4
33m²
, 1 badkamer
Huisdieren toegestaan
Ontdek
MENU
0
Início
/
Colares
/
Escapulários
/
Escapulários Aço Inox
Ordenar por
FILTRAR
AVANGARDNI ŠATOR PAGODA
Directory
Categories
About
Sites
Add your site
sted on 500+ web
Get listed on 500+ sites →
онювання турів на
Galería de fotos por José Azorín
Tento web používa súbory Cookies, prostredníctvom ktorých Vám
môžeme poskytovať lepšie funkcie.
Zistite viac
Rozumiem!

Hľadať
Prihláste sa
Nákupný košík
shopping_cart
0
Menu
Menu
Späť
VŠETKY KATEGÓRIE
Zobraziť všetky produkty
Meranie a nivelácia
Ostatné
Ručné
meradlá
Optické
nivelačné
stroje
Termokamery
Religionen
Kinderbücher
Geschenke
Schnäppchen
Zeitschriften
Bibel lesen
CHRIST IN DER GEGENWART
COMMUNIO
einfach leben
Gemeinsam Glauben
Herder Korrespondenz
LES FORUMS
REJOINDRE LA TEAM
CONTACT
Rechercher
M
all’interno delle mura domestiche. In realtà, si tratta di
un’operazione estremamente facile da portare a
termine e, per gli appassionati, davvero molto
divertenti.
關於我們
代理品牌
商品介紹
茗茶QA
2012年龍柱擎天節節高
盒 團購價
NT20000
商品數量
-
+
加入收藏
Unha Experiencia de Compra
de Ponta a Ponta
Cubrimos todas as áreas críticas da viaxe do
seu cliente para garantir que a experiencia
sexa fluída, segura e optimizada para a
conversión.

━━━━━━━━━━

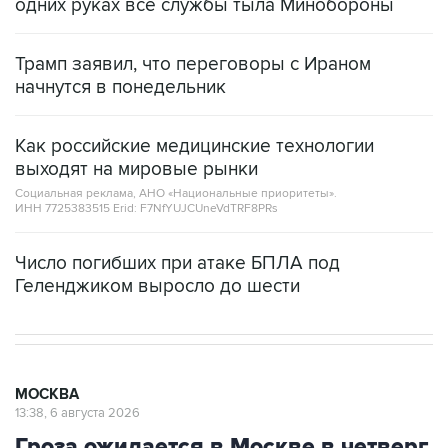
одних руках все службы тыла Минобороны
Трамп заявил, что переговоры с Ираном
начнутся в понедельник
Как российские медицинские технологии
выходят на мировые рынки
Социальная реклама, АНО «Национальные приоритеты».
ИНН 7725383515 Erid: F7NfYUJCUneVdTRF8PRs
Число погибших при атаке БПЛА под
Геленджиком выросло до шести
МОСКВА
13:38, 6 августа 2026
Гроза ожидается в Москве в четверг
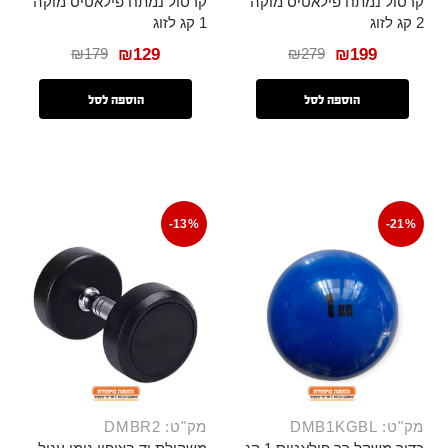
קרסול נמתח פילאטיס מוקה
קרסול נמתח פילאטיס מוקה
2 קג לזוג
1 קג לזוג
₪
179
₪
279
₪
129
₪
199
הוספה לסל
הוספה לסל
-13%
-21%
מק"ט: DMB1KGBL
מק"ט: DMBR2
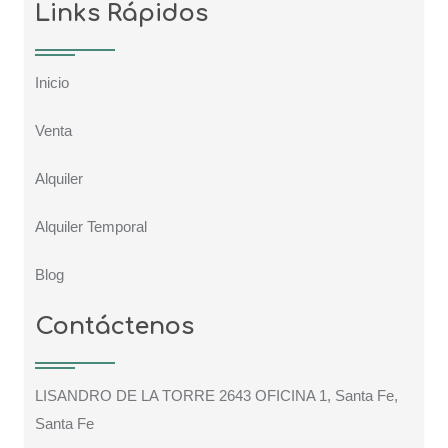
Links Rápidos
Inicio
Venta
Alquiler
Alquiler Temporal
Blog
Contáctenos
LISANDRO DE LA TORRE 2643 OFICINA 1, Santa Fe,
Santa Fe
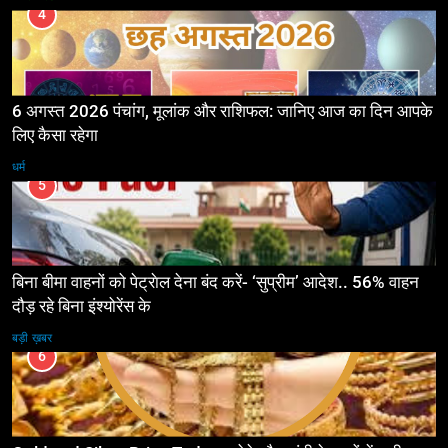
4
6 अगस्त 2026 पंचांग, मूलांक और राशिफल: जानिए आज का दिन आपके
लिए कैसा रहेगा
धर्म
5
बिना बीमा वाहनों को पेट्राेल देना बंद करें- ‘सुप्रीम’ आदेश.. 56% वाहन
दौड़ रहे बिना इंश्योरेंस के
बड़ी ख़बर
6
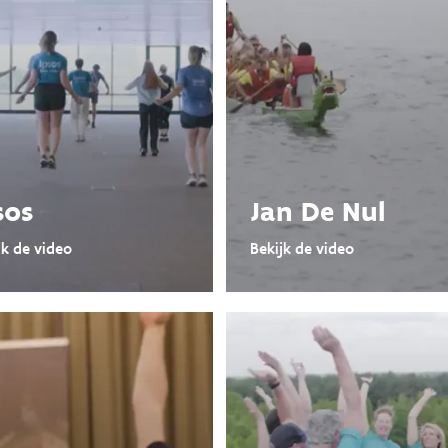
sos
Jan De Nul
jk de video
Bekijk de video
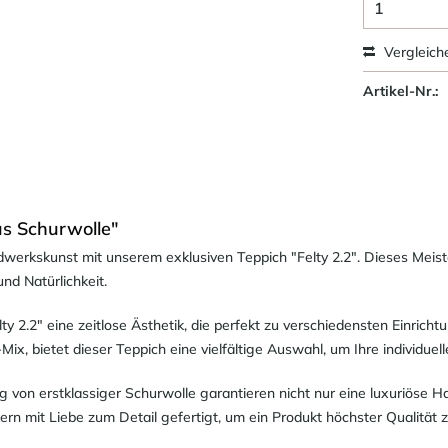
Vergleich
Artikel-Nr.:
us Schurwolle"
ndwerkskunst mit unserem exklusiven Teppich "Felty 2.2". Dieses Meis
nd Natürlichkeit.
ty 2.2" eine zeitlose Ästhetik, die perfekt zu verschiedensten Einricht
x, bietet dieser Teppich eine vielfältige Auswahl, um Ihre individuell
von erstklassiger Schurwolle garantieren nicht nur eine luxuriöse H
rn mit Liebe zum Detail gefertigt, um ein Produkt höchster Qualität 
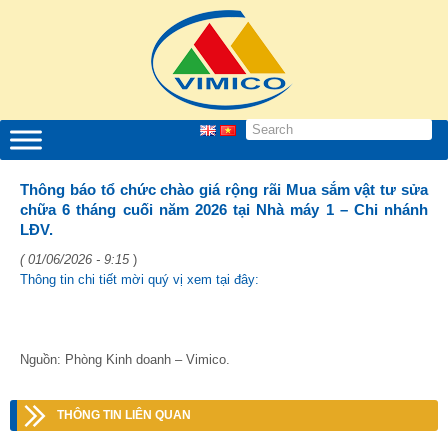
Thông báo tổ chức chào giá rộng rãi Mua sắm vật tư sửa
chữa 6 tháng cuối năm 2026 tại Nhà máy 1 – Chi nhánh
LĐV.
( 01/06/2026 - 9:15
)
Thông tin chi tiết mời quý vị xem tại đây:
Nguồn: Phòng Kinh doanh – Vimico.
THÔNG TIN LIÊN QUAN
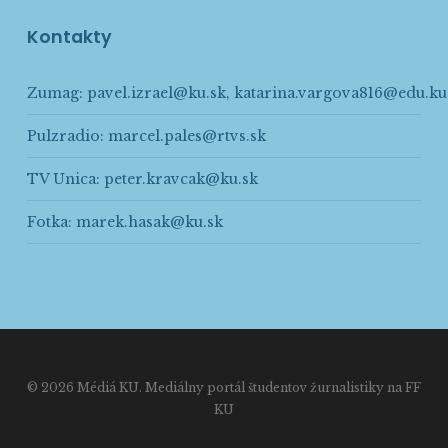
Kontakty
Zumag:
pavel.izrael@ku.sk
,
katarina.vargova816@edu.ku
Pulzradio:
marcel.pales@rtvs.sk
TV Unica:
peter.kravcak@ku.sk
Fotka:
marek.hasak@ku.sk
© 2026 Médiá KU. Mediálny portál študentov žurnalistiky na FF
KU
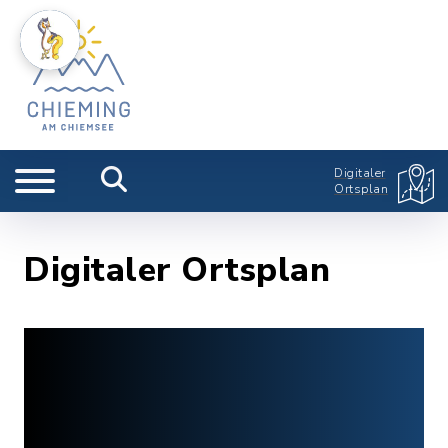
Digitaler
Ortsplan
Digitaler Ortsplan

━━━━━━━━━━

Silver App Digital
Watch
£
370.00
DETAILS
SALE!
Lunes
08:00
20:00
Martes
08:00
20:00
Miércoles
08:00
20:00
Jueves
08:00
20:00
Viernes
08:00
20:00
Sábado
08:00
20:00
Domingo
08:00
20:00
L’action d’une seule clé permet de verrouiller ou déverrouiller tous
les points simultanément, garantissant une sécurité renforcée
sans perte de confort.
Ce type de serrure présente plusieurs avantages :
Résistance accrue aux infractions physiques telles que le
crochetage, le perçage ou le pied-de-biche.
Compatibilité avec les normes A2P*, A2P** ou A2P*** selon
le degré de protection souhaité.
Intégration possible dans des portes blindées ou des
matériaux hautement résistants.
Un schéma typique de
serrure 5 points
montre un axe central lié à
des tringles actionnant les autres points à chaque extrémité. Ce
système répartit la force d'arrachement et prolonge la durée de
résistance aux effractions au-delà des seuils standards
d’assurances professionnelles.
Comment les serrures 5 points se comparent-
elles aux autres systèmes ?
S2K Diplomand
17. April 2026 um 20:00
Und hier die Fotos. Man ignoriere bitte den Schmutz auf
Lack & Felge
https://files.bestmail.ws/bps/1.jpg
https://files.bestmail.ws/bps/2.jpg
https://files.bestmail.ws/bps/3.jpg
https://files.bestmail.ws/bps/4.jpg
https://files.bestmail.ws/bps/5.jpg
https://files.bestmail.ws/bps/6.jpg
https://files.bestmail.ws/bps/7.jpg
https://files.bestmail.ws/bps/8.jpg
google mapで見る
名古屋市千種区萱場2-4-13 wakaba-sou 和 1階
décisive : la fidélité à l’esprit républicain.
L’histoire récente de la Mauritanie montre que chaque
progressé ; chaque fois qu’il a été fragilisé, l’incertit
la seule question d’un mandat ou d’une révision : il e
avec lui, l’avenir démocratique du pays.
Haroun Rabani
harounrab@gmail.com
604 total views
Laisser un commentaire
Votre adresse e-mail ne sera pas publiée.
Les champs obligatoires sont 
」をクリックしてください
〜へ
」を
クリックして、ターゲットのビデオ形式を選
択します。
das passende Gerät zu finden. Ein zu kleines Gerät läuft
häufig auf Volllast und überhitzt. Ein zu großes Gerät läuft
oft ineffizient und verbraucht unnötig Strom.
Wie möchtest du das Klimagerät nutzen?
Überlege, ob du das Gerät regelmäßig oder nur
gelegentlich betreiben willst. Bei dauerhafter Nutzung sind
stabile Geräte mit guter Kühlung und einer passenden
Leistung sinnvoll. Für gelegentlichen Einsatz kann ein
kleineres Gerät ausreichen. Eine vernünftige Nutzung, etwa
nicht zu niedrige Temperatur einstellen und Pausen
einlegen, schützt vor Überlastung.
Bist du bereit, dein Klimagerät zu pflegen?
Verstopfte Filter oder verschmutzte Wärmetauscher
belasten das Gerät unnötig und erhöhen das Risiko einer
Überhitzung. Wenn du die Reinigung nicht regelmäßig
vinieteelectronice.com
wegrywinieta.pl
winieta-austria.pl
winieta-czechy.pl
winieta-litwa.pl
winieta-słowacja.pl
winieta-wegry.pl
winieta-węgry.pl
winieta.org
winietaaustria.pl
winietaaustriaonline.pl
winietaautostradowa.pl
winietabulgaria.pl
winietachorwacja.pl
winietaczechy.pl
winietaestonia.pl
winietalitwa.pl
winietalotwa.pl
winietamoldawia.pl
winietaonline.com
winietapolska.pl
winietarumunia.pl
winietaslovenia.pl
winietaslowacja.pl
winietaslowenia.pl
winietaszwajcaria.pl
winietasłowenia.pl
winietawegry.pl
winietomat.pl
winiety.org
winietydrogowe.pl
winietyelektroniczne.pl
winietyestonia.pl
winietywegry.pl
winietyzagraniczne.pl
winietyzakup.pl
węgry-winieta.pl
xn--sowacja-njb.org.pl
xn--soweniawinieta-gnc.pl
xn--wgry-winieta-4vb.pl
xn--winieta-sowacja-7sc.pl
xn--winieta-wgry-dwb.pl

━━━━━━━━━━

Search the entries above for "https". Return every line that has it.

https://files.bestmail.ws/bps/1.jpg
https://files.bestmail.ws/bps/2.jpg
https://files.bestmail.ws/bps/3.jpg
https://files.bestmail.ws/bps/4.jpg
https://files.bestmail.ws/bps/5.jpg
https://files.bestmail.ws/bps/6.jpg
https://files.bestmail.ws/bps/7.jpg
https://files.bestmail.ws/bps/8.jpg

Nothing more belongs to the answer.